Добавить в цитаты Настройки чтения

Страница 50 из 93

Тот факт, что Стивенсон называет запахи стряпни «тошнотворными», а не аппетитными, говорит сам за себя. В викторианском доме приготовление еды воспринималось как напоминание о низменных телесных функциях и вызывало неловкость. Однако, как признавал в 1865 году архитектор Роберт Керр, в обществе, помешанном на роскошных приемах, такое отношение неизбежно вело к трудностям: «Путь, по которому блюда попадают из кухни в столовую, должен быть, насколько это возможно, прямым, простым и свободным от любого другого движения. В то же время еще важнее защитить семейные комнаты от кухонных запахов, и тут не обойтись простой установкой двери в коридоре. Приходится прибегать к таким мерам, как удлинение и усложнение маршрута, устройство встречного потока воздуха и так далее, то есть к мерам, чья действенность очевидно зависит от тех самых качеств, что мешают подаче блюд и ведут к их остыванию»41.

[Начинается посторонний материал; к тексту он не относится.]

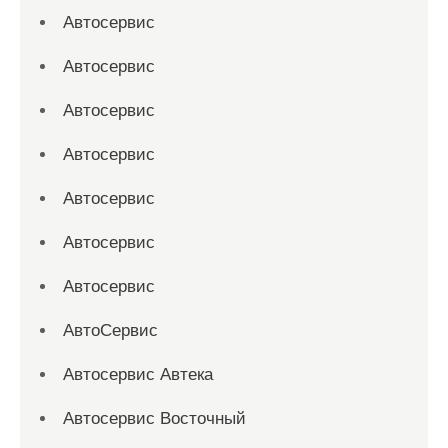
Автосервис
Автосервис
Автосервис
Автосервис
Автосервис
Автосервис
Автосервис
АвтоСервис
Автосервис Автека
Автосервис Восточный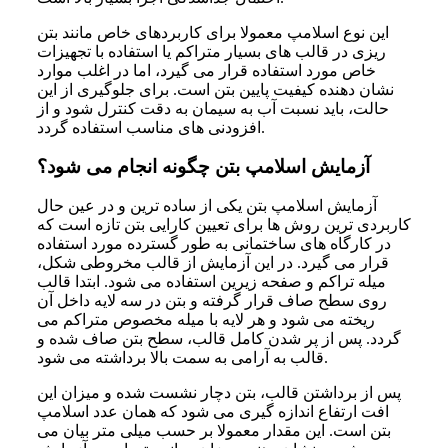
این نوع اسلامپ معمولا برای کاربردهای خاص مانند بتن
ریزی در قالب های بسیار متراکم یا استفاده با تجهیزات
خاص مورد استفاده قرار می گیرد، اما در اغلب موارد
نشان دهنده کیفیت پایین بتن است. برای جلوگیری از این
حالت، باید نسبت آب به سیمان به دقت کنترل شود و از
افزودنی های مناسب استفاده گردد.
آزمایش اسلامپ بتن چگونه انجام می شود؟
آزمایش اسلامپ بتن یکی از ساده ترین و در عین حال
کاربردی ترین روش ها برای تعیین کارایی بتن تازه است که
در کارگاه های ساختمانی به طور گسترده مورد استفاده
قرار می گیرد. در این آزمایش از قالب مخروطی شکل،
میله تراکم و صفحه زیرین استفاده می شود. ابتدا قالب
روی سطح صاف قرار گرفته و بتن در سه لایه داخل آن
ریخته می شود و هر لایه با میله مخصوص متراکم می
گردد. پس از پر شدن کامل قالب، سطح بتن صاف شده و
قالب به آرامی به سمت بالا برداشته می شود.
پس از برداشتن قالب، بتن دچار نشست شده و میزان این
افت ارتفاع اندازه گیری می شود که همان عدد اسلامپ
بتن است. این مقدار معمولا بر حسب میلی متر بیان می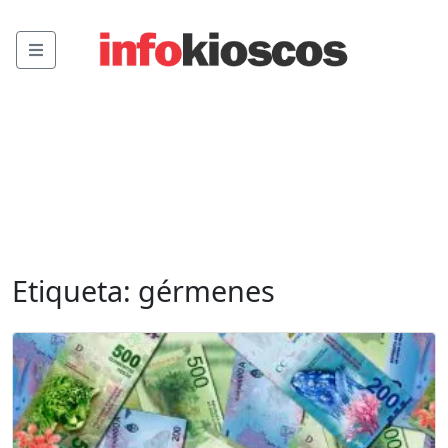
Menu
Etiqueta:
gérmenes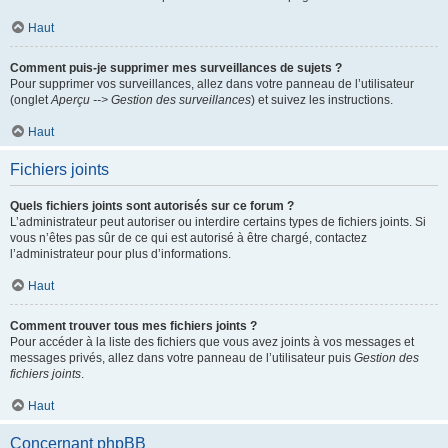
Haut
Comment puis-je supprimer mes surveillances de sujets ?
Pour supprimer vos surveillances, allez dans votre panneau de l’utilisateur
(onglet
Aperçu --> Gestion des surveillances
) et suivez les instructions.
Haut
Fichiers joints
Quels fichiers joints sont autorisés sur ce forum ?
L’administrateur peut autoriser ou interdire certains types de fichiers joints. Si
vous n’êtes pas sûr de ce qui est autorisé à être chargé, contactez
l’administrateur pour plus d’informations.
Haut
Comment trouver tous mes fichiers joints ?
Pour accéder à la liste des fichiers que vous avez joints à vos messages et
messages privés, allez dans votre panneau de l’utilisateur puis
Gestion des
fichiers joints
.
Haut
Concernant phpBB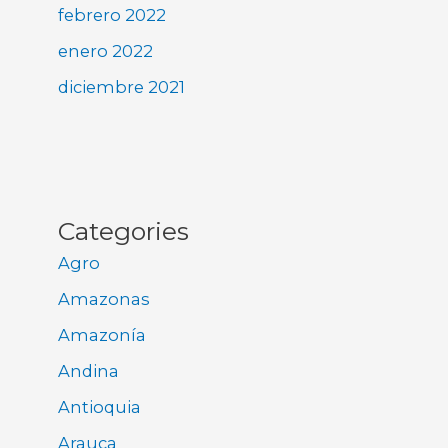
febrero 2022
enero 2022
diciembre 2021
Categories
Agro
Amazonas
Amazonía
Andina
Antioquia
Arauca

В Викторианскую эпоху кухня должна была поставлять готовые блюда в невиданном ранее количестве, и притом делать это так, чтобы весь процесс не тревожил ни зрения, ни слуха, ни обоняния. В общественном и физическом планах одно противоречило другому — и это противоречие нам еще только предстоит разрешить. Викторианское общество давно кануло в Лету, но в том, что касается еды, многие из его представлений сохранились до наших дней. Обостренная брезгливость, истерическая погоня за модой, подавляемое и не признаваемое чувство вины — все это укоренилось в психологии британцев именно тогда и, несмотря на все, что нам с тех пор довелось испытать, остается с нами и сегодня.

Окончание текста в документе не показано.